In 2020 Valeria was awarded the Kathleen Kenyon fellowship by the Society for Libyan Studies to pursue her work on the Heritage Gazetteer of Libya, in collaboration with King’s Digital Lab. As part of the fellowship, she taught the Mapping Roman Libya module at UCL archaeology, experimenting with digital mapping applications as teaching and research tools.

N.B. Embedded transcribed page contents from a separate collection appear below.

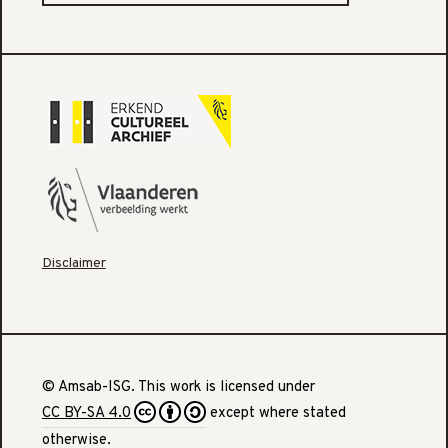
Disclaimer
© Amsab-ISG. This work is licensed under
CC BY-SA 4.0
except where stated
otherwise.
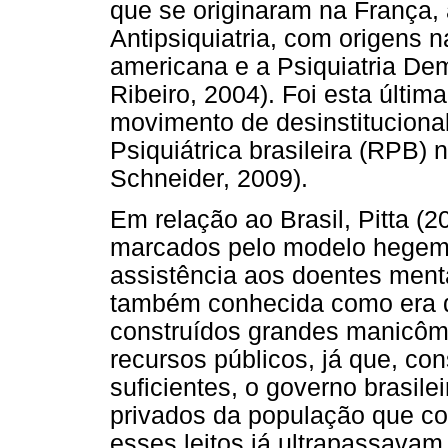
que se originaram na França,
Antipsiquiatria, com origens na
americana e a Psiquiatria Dem
Ribeiro, 2004). Foi esta últ
movimento de desinstituciona
Psiquiátrica brasileira (RPB)
Schneider, 2009).
Em relação ao Brasil, Pitta (2
marcados pelo modelo hegemô
assistência aos doentes menta
também conhecida como era da
construídos grandes manicômi
recursos públicos, já que, co
suficientes, o governo brasile
privados da população que co
esses leitos já ultrapassavam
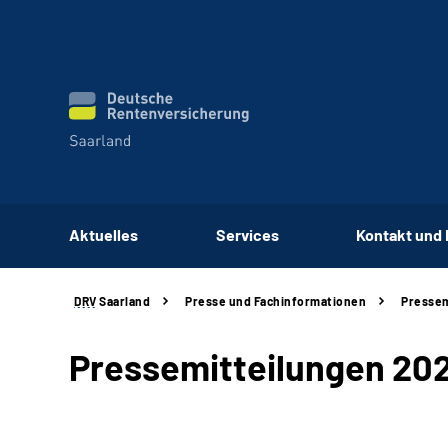
Aktuelles
Services
Kontakt und
DRV
Saarland
Presse und Fachinformationen
Pressem
Pressemitteilungen 20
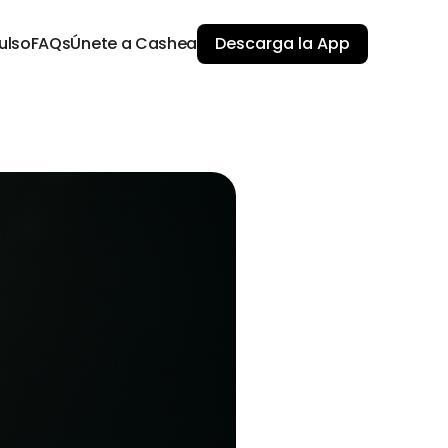
ulso
FAQs
Únete a Cashea
Descarga la App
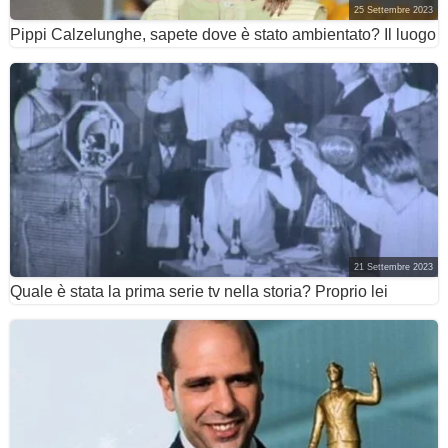
25 Settembre 2023
Pippi Calzelunghe, sapete dove è stato ambientato? Il luogo
21 Settembre 2023
Quale è stata la prima serie tv nella storia? Proprio lei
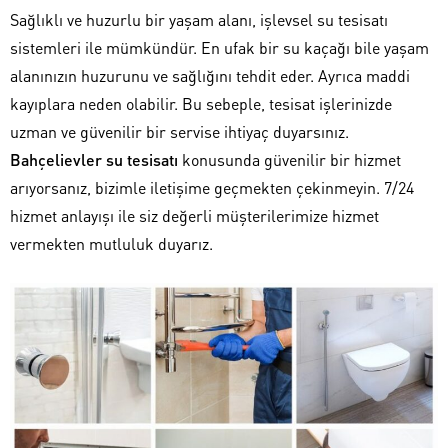
Sağlıklı ve huzurlu bir yaşam alanı, işlevsel su tesisatı
sistemleri ile mümkündür. En ufak bir su kaçağı bile yaşam
alanınızın huzurunu ve sağlığını tehdit eder. Ayrıca maddi
kayıplara neden olabilir. Bu sebeple, tesisat işlerinizde
uzman ve güvenilir bir servise ihtiyaç duyarsınız.
Bahçelievler su tesisatı
konusunda güvenilir bir hizmet
arıyorsanız, bizimle iletişime geçmekten çekinmeyin. 7/24
hizmet anlayışı ile siz değerli müşterilerimize hizmet
vermekten mutluluk duyarız.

Valeria is member of the British School at Rome’s Faculty of Archaeology, History and Letters, and one of the Coordinators of the Pelagios Network (2019-2022 Chair). She is an active member of the Digital Humanities community and is one of the organisers of the Linked Pasts Symposia, the Digital Classicist London Seminars, and the Sunoikisis Digital Classics Initiative.Research interests 

Valeria is particularly interested in the use of Linked Open Data and to enhance transparency and diversity in academia, and likes to explore the potential of semantic annotation as a tool for collaborative research and public engagement. During her PhD in Digital Humanities (King’s College London), she has investigated the use of Linked Open Data to document variant 3D visualisations of archaeological buildings in Pompeii, Italy. Currently, she is testing the technologies and methodologies developed within the Machines Reading Maps project on a large, varied, and multilingual corpus of digitised maps: the David Rumsey Map Collection.

More generally, Valeria’s research is focusing on the challenges of creating and maintaining historical gazetteers, the use of formalised languages to express complex knowledge around place, and the representation of historical heritage on maps.